Wednesday’s 2-1 decision, by Florida’s Fourth District Court of Appeal in West Palm Beach, determined that the trial judge erred by not requiring Perelman to show any “legally cognizable damage” arising from the investment bank’s actions, according to Reuters.
“Because there was no proof presented at trial on the correct measure of damages,” Judge Carole Taylor reportedly wrote for the majority, “the trial court should have granted Morgan Stanley’s motion for directed verdict.”
The billionaire financier and Revlon chairman had claimed that when he sold his 82 percent stake in Coleman to Sunbeam for $1.5 billion in stock and cash, he had been defrauded by Morgan Stanley, his adviser in the deal. Shortly afterward, Sunbeam became embroiled in a massive accounting scandal, which sunk its stock as well as Perelman’s investment. Sunbeam eventually filed for bankruptcy protection.
In March 2005, Florida State Judge Elizabeth T. Maass, who presided over the case, ruled that because Morgan Stanley failed to turn over e-mails related to the Coleman deal, jurors should assume that Morgan Stanley helped Sunbeam inflate its earnings.
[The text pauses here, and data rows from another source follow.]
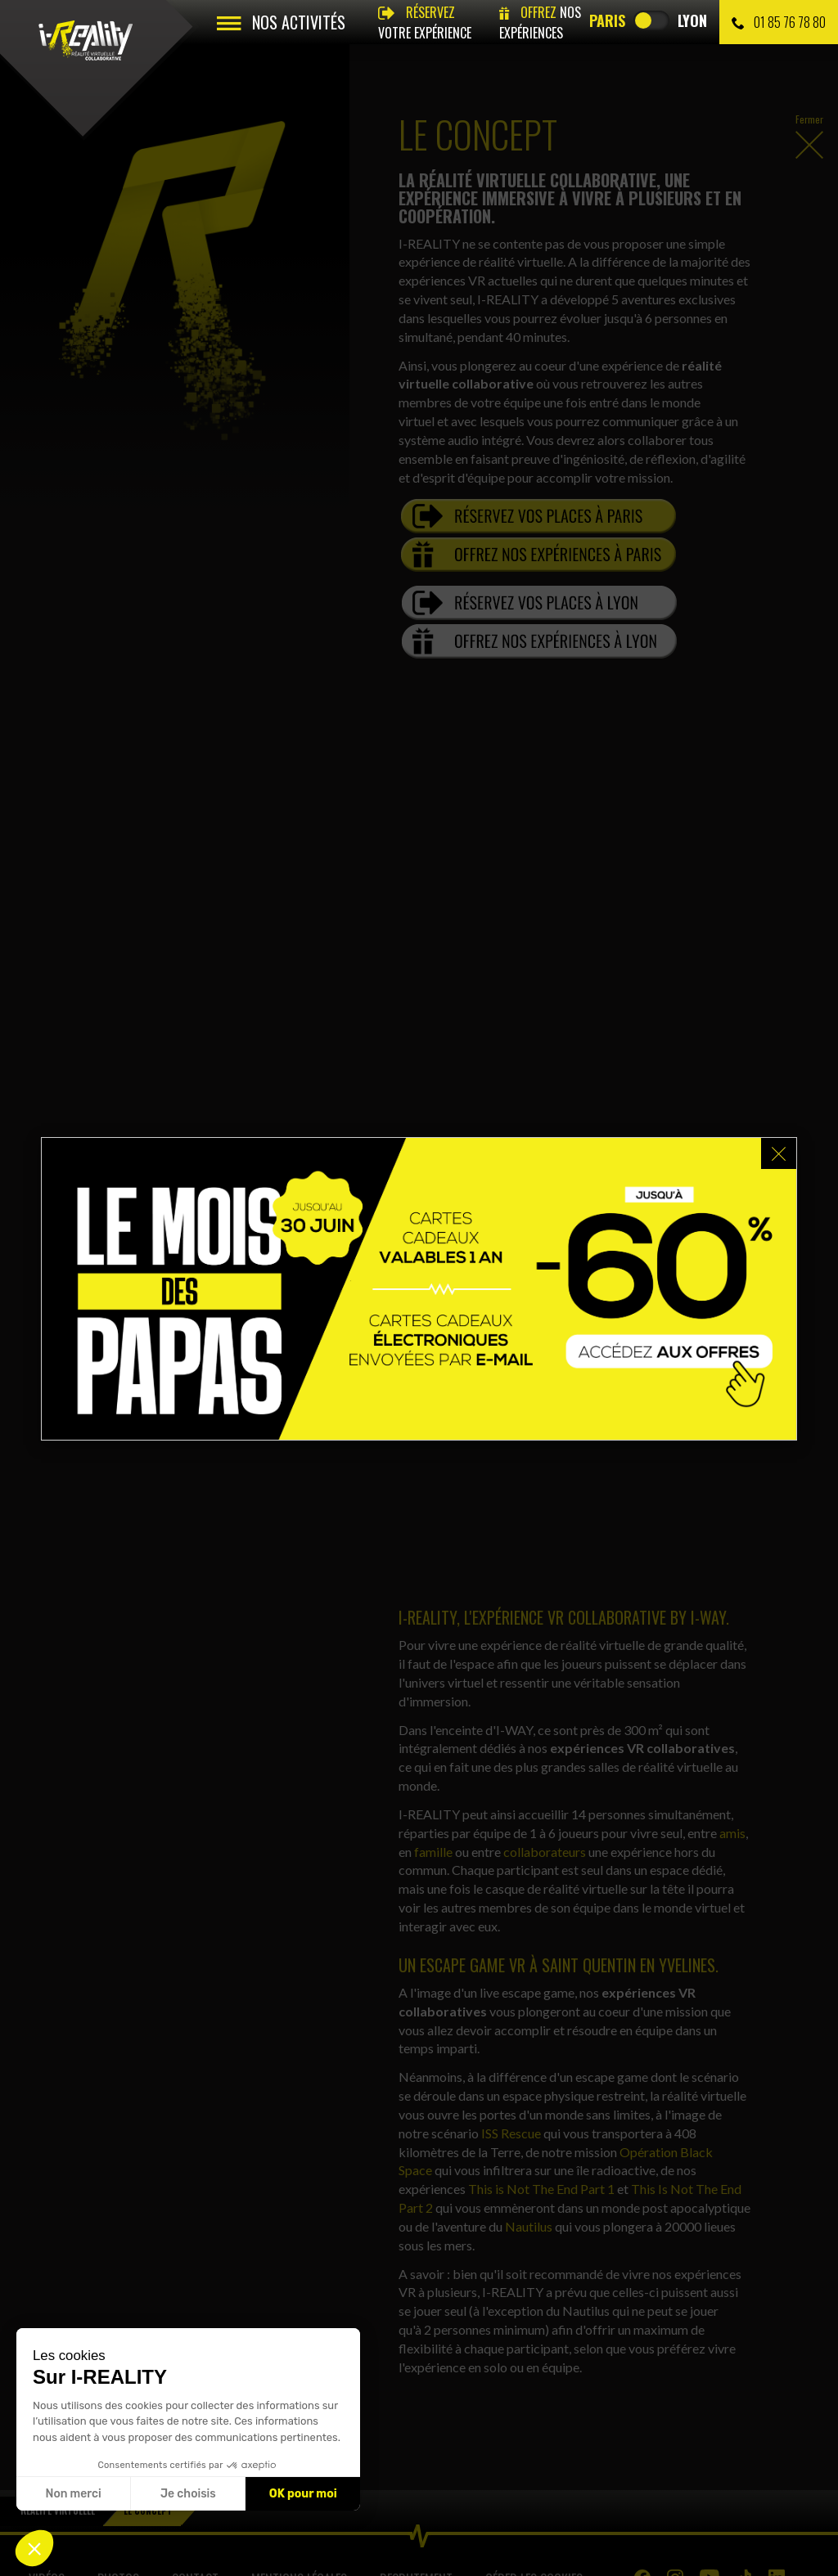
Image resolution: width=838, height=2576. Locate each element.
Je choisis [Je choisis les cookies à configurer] (188, 2494)
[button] (34, 2548)
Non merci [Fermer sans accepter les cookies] (73, 2494)
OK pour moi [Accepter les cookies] (303, 2494)
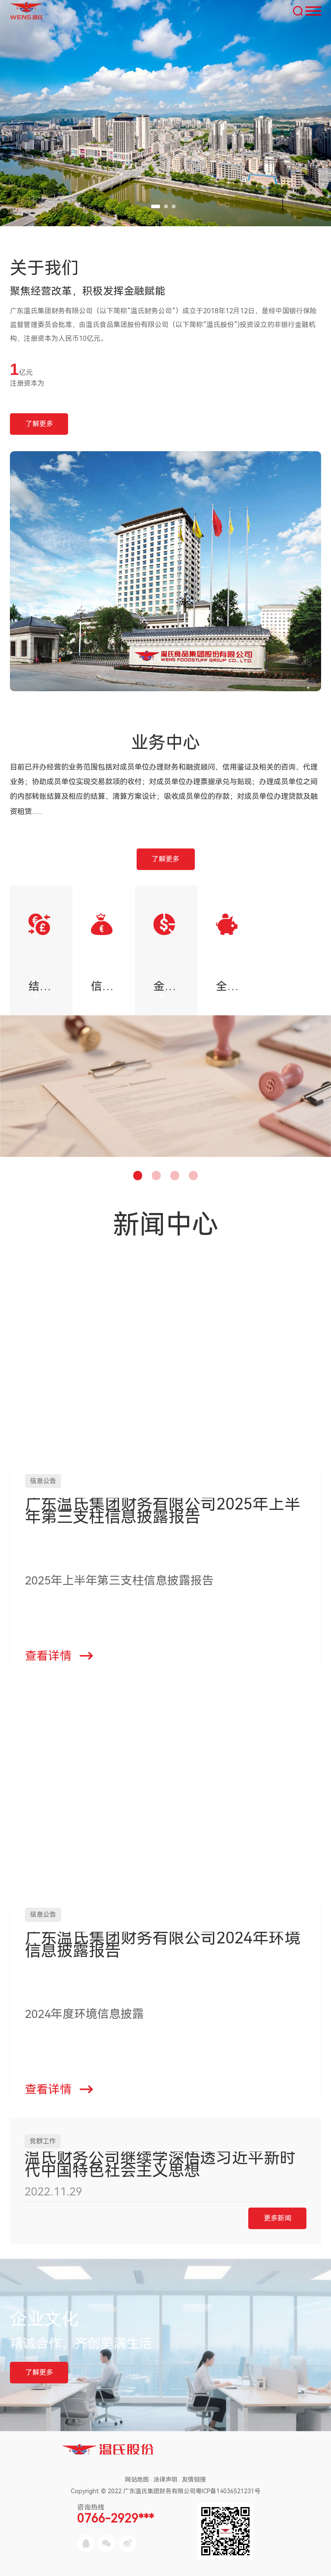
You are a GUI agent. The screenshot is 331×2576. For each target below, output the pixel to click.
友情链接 (194, 2479)
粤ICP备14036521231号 (228, 2491)
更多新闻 (277, 2218)
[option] (41, 950)
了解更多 (39, 424)
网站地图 (137, 2479)
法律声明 (165, 2479)
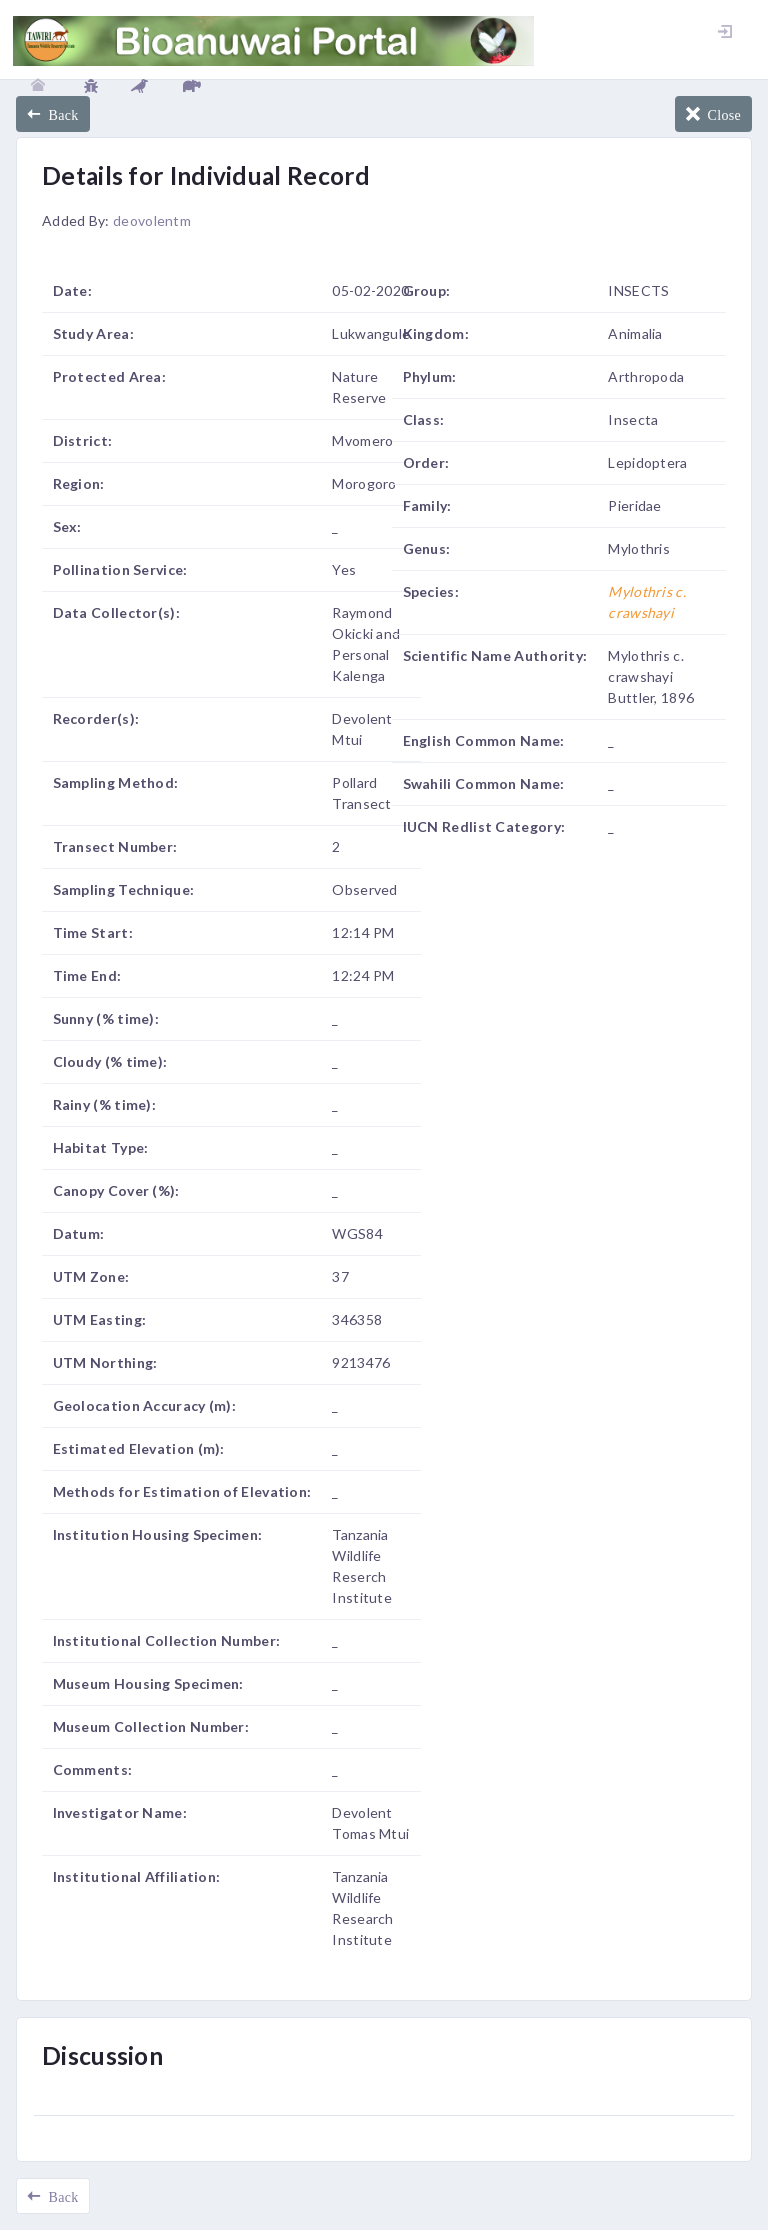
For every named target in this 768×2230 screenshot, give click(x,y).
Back (59, 114)
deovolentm (152, 220)
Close (720, 114)
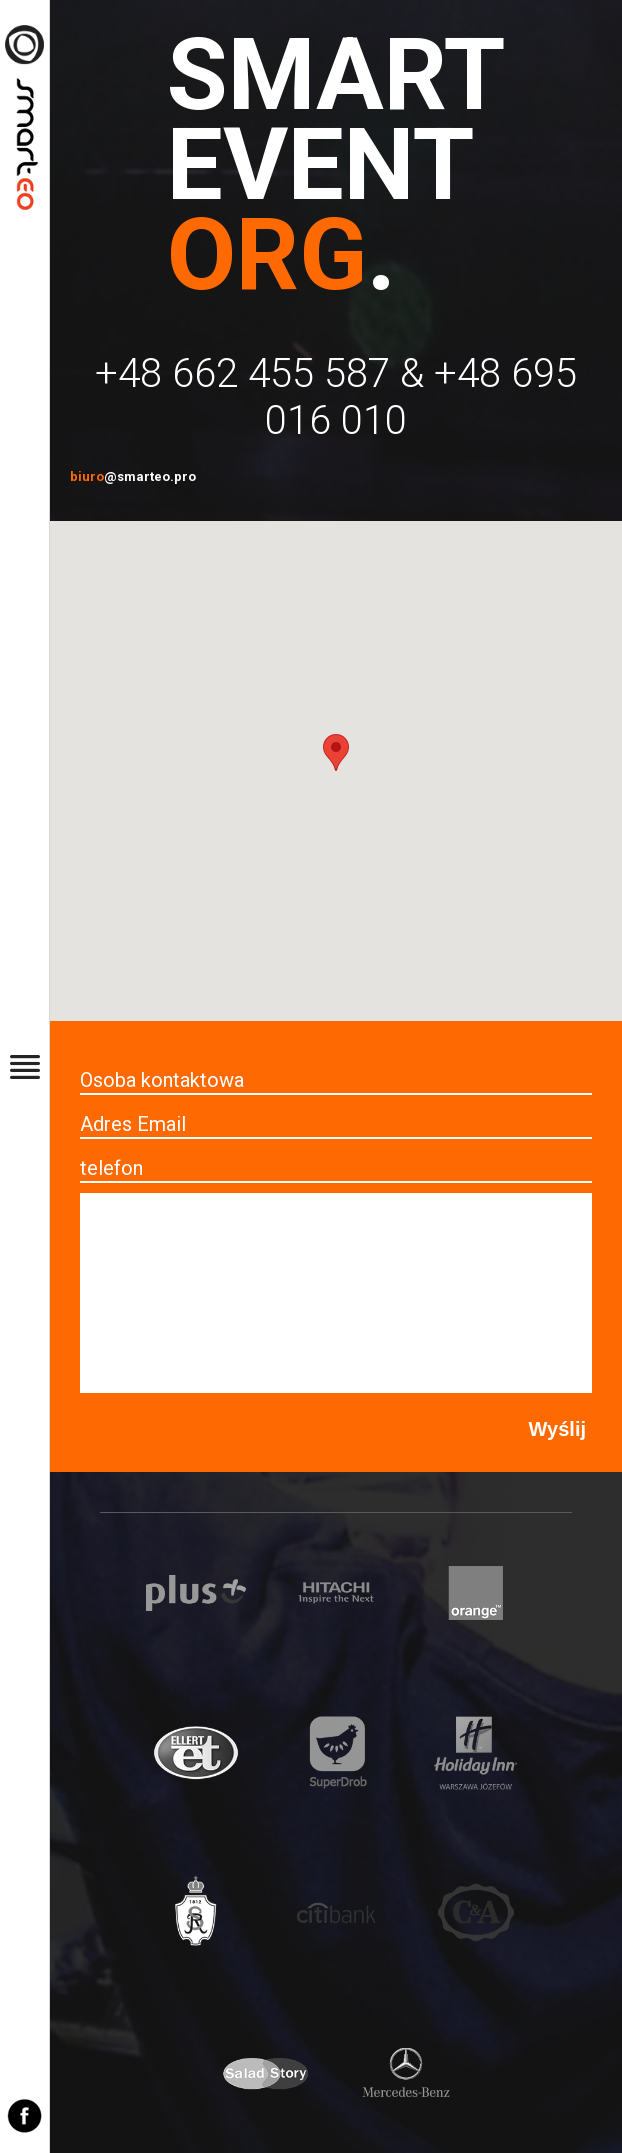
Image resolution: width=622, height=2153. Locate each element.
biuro (133, 476)
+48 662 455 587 (242, 373)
As a result, Perelman needed to prove only that he relied on Morgan Stanley’s advice and not that the bank was complicit in any fraud.
Two months later, jurors found in Perelman’s favor, awarding him $604 million in actual, or compensatory, damages and $850 million in punitive damages, for a total of $1.45 billion. That total rose to $1.58 billion with interest, noted Reuters.
The wire service also observed that the financier had originally sued for $2.7 billion, but according to The Wall Street Journal, Morgan Stanley turned down Perelman’s 2003 offer to settle for just $20 million.
Perelman will ask for a rehearing and, if necessary, appeal the decision to Florida’s Supreme Court, a spokeswoman told Reuters.